Search and Replace with PythonScript compared to built-in

Wim Gielis

Hello all,

I often work with large log files, currently with a file of 420K lines and 70 million characters. I understand that this is very big.

I was experimenting with a quick “delete text” PythonScript:

when text is selected under the cursor, delete that text in the entire file (literal delete, no regex)
if no text is selected, a prompt asks for the text to be deleted
- if the text starts with 0, it is a literal delete of what follows the 0
- if the text starts with 1, it is a regex delete of what follows the 1

Alt-d launches the script. It works very well and I am happy with the result.

2 questions remain though and AI tools could not help because they invented non-existing methods:

the performance of Search/Replace with nothing is much weaker in PythonScript compared to doing Search/Replace with nothing in Notepad++ itself. For example, dates like \d{4}-\d{2}-\d{2} are deleted in 15 seconds with Notepad++, 35 seconds with PythonScript. Do I have other options like notepad.runMenuCommand(“Search”, “Replace”) ? I cannot get it to work to set the strings and choose regex or literal.
the extended replacement method in Notepad++ for \r, \n, \t etc. I think that this is not exposed in the replace methods in PythonScript ?

If anyone wants, I can provide the working script here. It is definitely faster than Find/Replace with nothing in the Notepad++ interface, definitely with multiple delete’s one after the other.

Thanks, best regards,

Wim

Alan Kilborn

@Wim-Gielis said :

deleted in 15 seconds with Notepad++, 35 seconds with PythonScript

This is a large difference; I would think it would not be so different.
Perhaps you’d better show a script.

do I have other options like notepad.runMenuCommand(“Search”, “Replace”) ?

Well, nothing that easy. You can, of course, gain access to the controls themselves and manipulate them via code…

the extended replacement method in Notepad++ for \r, \n, \t etc. I think that this is not exposed in the … methods in PythonScript ?

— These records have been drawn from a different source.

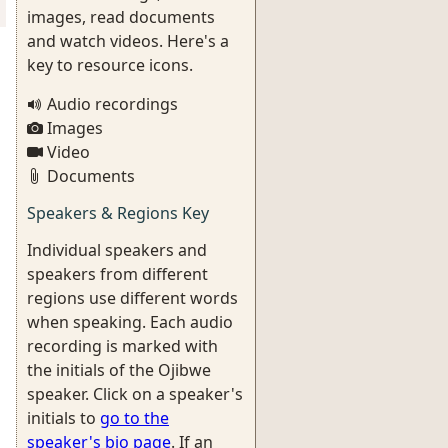
images, read documents
and watch videos. Here's a
key to resource icons.
Audio recordings
Images
Video
Documents
Speakers & Regions Key
Individual speakers and
speakers from different
regions use different words
when speaking. Each audio
recording is marked with
the initials of the Ojibwe
speaker. Click on a speaker's
initials to
go to the
speaker's bio page
. If an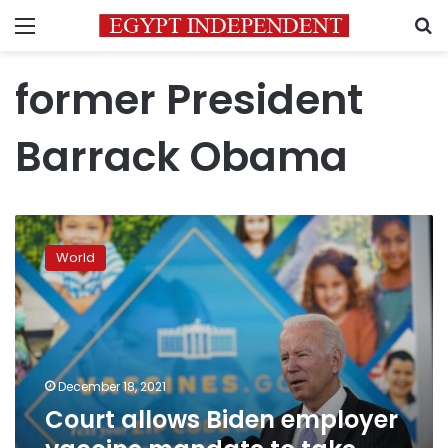
Menu
S
former President
Barrack Obama
Court
allows
World
Biden
employer
vaccine
mandate
to
take
December 18, 2021
effect
Court allows Biden employer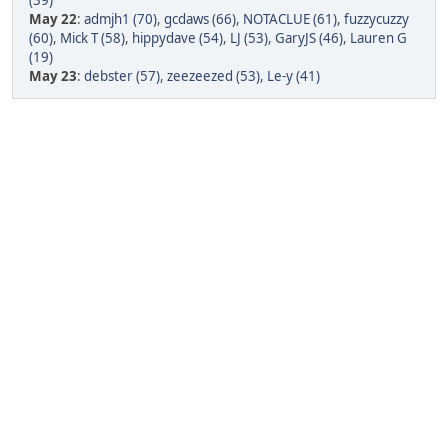
(39)
May 22
:
admjh1 (70)
,
gcdaws (66)
,
NOTACLUE (61)
,
fuzzycuzzy
(60)
,
Mick T (58)
,
hippydave (54)
,
LJ (53)
,
GaryJS (46)
,
Lauren G
(19)
May 23
:
debster (57)
,
zeezeezed (53)
,
Le-y (41)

This is true. It isn’t needed. In fact, Extended only exists because it existed before regular expressions, and it just wasn’t removed with the advent of Regular expression mode.

Wim Gielis

@Alan-Kilborn

Hello Alan,

Sure ! Here goes:

from Npp import editor, notepad


PREFIX_LITERAL = '0'
PREFIX_REGEX = '1'


# Wim Gielis
# Feb. 2025
# Support received from https://community.notepad-plus-plus.org
#
# DeleteText script (Alt-d):
#       - The selected text is deleted in the whole file
#       - If no text is selected then input is asked from the user
#       - Using this input, a regular expressions way of deleting can be asked:
#         * if the input is 1...... and it starts with 1 then the regex following 1 is used
#         * if the input is 0...... and it starts with 0 then the literal text following 0 is used
#       - This script works faster for the regular deletes (literal text),
#         but also for regex, it is faster and has the added benefit that the regex checkbox is not activated in the Find/Replace dialog window.
#       - The script allows for multi-selections, in which case it will be a literal delete of each selected text.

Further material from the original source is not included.